Assigned task: If a line of the records contains the word "Aston", list it.

-- Dataset content follows --

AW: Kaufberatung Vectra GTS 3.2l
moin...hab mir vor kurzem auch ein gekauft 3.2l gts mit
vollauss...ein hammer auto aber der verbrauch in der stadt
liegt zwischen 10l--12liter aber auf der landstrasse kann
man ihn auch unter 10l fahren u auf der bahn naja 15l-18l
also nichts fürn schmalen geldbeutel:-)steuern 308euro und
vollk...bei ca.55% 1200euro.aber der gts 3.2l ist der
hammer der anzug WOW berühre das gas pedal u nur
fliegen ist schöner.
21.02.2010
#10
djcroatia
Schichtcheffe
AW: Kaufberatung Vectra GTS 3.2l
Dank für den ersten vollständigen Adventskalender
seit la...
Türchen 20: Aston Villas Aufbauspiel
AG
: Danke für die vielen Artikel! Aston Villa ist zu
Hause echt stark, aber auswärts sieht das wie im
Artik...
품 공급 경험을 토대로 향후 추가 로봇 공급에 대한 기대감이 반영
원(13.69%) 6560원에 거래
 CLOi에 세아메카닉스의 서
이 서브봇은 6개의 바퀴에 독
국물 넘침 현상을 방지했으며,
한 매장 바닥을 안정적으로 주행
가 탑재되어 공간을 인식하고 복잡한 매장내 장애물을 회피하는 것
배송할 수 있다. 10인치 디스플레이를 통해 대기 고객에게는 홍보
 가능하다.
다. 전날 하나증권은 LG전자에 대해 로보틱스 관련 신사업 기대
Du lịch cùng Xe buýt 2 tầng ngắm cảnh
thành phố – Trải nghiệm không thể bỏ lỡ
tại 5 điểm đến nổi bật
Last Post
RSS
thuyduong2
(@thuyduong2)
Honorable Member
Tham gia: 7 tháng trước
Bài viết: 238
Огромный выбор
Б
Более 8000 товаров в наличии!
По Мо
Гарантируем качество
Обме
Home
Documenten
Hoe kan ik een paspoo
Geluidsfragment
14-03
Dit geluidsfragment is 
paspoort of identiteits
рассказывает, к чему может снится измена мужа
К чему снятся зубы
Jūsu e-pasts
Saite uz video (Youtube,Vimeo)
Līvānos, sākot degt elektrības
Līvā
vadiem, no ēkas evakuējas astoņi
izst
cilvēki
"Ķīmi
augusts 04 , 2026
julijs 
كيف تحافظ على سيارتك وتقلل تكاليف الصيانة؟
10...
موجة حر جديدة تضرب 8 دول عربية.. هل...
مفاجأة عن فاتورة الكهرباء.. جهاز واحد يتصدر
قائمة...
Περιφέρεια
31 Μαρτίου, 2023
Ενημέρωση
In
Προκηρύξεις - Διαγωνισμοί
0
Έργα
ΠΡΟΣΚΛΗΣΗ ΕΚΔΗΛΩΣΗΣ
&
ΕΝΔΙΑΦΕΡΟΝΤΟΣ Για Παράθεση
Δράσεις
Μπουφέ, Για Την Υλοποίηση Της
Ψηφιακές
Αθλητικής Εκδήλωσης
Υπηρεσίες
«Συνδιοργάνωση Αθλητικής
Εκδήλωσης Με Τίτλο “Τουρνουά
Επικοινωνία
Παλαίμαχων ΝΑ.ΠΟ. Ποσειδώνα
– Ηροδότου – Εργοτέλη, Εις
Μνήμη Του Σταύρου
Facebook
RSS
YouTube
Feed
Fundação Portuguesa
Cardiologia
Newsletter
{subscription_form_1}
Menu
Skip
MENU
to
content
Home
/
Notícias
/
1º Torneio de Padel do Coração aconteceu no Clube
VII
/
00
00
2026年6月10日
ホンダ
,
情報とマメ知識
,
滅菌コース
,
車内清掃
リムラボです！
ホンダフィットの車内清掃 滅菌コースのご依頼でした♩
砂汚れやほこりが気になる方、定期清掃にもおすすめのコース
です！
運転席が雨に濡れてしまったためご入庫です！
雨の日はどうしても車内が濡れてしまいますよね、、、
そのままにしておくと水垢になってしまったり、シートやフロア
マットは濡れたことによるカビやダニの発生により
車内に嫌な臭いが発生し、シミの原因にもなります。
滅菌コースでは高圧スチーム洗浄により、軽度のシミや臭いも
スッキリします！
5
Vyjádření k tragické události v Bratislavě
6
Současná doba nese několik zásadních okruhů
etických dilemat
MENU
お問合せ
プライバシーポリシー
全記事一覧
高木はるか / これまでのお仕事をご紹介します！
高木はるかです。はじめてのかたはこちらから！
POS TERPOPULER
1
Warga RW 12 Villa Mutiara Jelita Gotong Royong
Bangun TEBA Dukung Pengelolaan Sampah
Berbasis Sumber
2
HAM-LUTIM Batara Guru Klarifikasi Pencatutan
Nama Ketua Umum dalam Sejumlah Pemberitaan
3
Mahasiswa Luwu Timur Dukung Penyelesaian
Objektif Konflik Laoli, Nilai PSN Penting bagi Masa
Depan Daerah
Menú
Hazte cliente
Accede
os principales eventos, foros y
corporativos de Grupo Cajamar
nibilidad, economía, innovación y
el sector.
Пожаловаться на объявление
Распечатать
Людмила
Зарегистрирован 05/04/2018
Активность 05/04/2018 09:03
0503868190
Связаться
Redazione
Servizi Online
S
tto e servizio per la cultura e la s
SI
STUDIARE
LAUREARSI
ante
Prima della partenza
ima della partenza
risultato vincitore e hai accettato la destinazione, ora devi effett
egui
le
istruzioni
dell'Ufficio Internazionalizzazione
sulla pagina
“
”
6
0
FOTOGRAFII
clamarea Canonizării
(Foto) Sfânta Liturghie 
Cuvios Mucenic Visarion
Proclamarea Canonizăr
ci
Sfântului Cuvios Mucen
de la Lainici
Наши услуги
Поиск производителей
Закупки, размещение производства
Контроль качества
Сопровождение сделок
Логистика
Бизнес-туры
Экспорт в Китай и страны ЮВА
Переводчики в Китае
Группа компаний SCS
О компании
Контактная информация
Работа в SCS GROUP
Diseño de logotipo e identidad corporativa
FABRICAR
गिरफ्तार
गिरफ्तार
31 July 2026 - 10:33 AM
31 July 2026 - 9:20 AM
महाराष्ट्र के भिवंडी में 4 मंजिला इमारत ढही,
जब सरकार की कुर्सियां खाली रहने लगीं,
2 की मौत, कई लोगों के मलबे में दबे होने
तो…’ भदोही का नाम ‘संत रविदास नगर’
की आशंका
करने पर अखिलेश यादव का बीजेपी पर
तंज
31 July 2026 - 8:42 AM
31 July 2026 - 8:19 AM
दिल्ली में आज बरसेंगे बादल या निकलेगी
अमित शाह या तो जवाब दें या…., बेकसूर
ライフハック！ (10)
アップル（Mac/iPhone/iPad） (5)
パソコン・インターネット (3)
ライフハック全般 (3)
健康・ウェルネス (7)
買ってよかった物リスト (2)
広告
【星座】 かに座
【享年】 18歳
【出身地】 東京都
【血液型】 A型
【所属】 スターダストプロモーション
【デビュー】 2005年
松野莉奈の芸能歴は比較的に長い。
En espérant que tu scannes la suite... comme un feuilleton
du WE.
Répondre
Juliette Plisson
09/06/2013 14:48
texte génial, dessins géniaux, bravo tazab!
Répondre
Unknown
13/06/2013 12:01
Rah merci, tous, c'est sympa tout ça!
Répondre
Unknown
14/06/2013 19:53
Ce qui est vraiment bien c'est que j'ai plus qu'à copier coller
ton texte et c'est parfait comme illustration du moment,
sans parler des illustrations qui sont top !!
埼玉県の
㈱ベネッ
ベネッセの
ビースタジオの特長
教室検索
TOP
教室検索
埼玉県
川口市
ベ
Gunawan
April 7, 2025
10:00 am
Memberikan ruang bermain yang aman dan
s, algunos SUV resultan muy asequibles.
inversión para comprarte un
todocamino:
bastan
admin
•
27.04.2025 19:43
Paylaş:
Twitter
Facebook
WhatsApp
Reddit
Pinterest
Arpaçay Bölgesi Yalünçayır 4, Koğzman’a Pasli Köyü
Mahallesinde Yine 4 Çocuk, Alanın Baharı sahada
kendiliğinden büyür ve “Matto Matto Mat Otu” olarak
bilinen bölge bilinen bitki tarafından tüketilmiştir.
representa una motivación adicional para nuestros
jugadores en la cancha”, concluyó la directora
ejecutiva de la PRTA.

-- Dataset content concluded --

Output for this exercise:
Türchen 20: Aston Villas Aufbauspiel
: Danke für die vielen Artikel! Aston Villa ist zu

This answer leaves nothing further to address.